"You see, these little Anopheles, for that is their name, bite some one ill with malaria. Perhaps the next person they stab with their sharp needle is well. In this way they leave some of the poisoned blood in the wound. There is another illness which is a hundred times worse than malaria. This is called yellow fever. In some countries thousands of people died from this every year, and doctors did not know just how it was carried from place to place.
"Our Government appointed a commission to study the matter. Dr. Walter Reed, a surgeon of the United States Army, with three assistants, went to Havana and built a house, carefully screened, just like that of the English physicians in Italy. People thought that the fever was carried in the clothes and on the sheets of those who were ill. To prove that this was not so, these men wore the clothes of sick people, and even slept on the sheets taken from the sickbed. They did this disagreeable thing for twenty days, keeping the little house very warm, and shutting out the fresh air and sunshine. But in spite of all these things the men continued well and strong.

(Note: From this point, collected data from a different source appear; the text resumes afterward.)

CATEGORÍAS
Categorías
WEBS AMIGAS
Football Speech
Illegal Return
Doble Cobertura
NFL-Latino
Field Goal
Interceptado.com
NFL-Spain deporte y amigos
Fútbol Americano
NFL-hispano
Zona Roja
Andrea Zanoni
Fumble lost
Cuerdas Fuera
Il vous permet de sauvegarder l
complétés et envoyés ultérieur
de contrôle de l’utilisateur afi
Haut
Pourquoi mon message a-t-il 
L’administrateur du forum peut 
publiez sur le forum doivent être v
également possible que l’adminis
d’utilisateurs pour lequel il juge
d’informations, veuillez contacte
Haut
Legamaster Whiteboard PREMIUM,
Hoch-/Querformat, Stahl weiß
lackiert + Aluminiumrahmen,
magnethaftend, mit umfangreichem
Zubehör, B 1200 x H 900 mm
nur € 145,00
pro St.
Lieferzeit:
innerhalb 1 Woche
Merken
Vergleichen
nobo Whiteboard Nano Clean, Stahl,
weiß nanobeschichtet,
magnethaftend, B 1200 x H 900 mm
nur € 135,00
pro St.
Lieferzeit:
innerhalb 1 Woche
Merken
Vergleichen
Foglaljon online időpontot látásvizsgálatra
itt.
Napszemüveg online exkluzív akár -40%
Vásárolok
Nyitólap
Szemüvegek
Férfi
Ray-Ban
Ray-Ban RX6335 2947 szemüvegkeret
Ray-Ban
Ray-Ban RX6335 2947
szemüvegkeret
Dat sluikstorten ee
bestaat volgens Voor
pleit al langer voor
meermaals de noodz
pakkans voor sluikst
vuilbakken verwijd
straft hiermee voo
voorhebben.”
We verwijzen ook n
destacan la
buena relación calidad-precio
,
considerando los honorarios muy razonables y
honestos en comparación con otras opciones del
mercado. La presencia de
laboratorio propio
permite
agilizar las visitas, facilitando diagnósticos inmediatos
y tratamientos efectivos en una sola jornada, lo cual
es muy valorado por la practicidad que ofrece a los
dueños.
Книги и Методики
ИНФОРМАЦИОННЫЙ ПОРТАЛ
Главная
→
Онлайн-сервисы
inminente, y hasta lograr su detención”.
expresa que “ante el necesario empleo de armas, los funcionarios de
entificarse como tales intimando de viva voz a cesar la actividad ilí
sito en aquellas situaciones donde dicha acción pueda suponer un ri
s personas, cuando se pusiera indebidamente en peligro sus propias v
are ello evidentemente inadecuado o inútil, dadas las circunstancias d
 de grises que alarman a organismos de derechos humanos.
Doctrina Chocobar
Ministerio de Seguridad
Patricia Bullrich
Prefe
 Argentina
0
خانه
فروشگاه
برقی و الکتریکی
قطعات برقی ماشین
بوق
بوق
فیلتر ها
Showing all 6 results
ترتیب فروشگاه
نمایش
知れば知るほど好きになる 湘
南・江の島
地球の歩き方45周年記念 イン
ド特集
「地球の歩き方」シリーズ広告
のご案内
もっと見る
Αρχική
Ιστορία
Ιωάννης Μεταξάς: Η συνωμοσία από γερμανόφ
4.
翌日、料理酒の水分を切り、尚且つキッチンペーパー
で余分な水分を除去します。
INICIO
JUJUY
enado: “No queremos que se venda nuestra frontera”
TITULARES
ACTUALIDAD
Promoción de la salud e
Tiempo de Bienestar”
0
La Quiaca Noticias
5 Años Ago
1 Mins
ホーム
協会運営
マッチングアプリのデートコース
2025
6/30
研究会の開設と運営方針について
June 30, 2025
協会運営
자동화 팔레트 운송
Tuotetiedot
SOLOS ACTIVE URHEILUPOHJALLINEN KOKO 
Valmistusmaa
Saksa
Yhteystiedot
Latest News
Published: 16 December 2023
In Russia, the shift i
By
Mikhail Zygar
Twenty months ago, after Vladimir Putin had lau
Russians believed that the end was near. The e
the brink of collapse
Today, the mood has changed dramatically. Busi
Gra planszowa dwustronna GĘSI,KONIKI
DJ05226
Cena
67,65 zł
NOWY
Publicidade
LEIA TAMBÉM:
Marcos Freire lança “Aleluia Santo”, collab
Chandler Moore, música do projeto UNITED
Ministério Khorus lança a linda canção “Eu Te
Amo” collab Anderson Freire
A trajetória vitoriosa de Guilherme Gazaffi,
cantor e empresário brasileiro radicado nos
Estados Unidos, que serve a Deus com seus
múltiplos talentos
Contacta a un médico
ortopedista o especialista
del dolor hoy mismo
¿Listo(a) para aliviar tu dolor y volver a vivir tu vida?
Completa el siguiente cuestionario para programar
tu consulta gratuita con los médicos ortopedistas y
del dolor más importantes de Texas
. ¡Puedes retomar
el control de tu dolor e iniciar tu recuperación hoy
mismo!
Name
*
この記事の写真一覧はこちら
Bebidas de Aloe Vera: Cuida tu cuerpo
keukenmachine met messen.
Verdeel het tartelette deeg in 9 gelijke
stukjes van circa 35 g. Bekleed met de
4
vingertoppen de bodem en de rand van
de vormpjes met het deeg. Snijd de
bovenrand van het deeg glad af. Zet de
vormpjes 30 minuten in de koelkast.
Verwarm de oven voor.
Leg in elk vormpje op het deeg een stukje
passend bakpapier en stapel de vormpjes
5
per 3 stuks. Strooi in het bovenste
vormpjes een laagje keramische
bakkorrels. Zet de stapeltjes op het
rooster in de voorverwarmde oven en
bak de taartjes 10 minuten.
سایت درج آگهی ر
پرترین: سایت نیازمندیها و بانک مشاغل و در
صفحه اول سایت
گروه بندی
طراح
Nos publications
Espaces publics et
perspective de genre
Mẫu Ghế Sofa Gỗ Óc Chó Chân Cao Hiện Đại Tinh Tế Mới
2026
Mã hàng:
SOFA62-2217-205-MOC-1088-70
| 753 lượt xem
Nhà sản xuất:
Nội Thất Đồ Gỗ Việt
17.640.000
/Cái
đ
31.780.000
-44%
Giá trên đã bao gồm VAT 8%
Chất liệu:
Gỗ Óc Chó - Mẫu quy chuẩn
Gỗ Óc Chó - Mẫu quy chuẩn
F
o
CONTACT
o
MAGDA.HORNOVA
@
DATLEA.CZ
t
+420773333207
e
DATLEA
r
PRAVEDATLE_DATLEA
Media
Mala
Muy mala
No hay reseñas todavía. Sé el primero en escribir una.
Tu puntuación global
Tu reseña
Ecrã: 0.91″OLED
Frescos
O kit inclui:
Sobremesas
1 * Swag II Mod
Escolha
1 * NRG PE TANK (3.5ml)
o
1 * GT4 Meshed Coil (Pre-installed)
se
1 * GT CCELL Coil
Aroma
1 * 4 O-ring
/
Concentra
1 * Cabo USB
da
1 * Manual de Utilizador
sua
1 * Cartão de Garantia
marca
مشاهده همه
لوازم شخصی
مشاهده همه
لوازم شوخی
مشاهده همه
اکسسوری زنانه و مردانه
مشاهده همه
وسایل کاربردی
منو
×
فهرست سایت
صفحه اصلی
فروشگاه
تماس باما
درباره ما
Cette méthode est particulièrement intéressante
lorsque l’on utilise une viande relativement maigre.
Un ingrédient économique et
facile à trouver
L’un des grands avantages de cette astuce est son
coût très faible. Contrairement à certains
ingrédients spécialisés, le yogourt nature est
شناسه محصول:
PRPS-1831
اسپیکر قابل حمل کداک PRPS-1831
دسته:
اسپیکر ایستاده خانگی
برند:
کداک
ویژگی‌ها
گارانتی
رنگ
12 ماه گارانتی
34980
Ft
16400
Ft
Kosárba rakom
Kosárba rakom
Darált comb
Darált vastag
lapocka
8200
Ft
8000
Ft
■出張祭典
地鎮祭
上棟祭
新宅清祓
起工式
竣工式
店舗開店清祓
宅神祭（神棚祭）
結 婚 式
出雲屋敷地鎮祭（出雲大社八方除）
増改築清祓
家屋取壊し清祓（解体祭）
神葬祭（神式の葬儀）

"They wanted to prove even more surely that it was a certain kind of mosquito which really did the harm. So they built another house. Everything in this house was pure and clean. The rooms were flooded with fresh air and sunshine. Half of the house was carefully screened and shut off from the other half. The men in the half that was screened kept perfectly well. Those in the other half let themselves be bitten by mosquitoes which had been in the houses where there was yellow fever. All became dangerously ill with the fever. Two of these brave physicians died of the fever while trying to find the cause, in order that they might save the lives of thousands of people."
"That is modern heroism," said Mrs. Reece, "and service of the highest sort. All humanity is indebted to those brave men. There is no doubt but that our Panama Canal could not be in progress to-day were it not for the extermination of the mosquito in the canal zone. Since we can never tell where a mosquito has been, or what kind of a mosquito it is, I suppose it is best to keep mosquitoes from biting, and always to keep them out of the house. And now, children, supper is ready, and after that games. Let us go to the dining-room!"
XI
CAMPING OUT
At last the day, expected all summer long, had come. The children, Hope and Betty, Jack, Peter, and Jimmy, Mrs. Reece and Ben Gile, were gathered on the edge of the pond, their packs in the canoes, their paddles at bow and stern. Other guides had taken the food and tents ahead the day before. Their friends had gathered to bid them good-bye, and finally, amid the farewells, they were off, Jimmie in a canoe by himself, Jack and Peter paddling Mrs. Reece, and Ben Gile with the two little girls. Everybody was so excited that all talked at once, and nobody could hear any one else. Hope and Betty had never been camping before, and the boys meant to show the girls all the wonders of sleeping and eating out in the woods.
Finally they came to a "carry"—that is, a path leading from one lake to another, across which the food and canoes have to be lugged. The girls and Mrs. Reece carried the packs and food over, making several trips in order to do so; and the boys and the guide, crossing their paddles under the thwarts of the canoes and raising the blades on their shoulders, balanced the canoes and trotted swiftly over the carry. Nothing seemed any trouble that glorious, beautiful day—nothing too heavy, nothing too hard. Betty and Hope could have skipped over every inch of the trail, and they were quite sure that they could have done all the paddling, too. And Betty did learn, in after years, not only to paddle, but also to carry her own canoe, for she grew to be a big, strong, athletic girl, with rosy cheeks and a quick, sure step.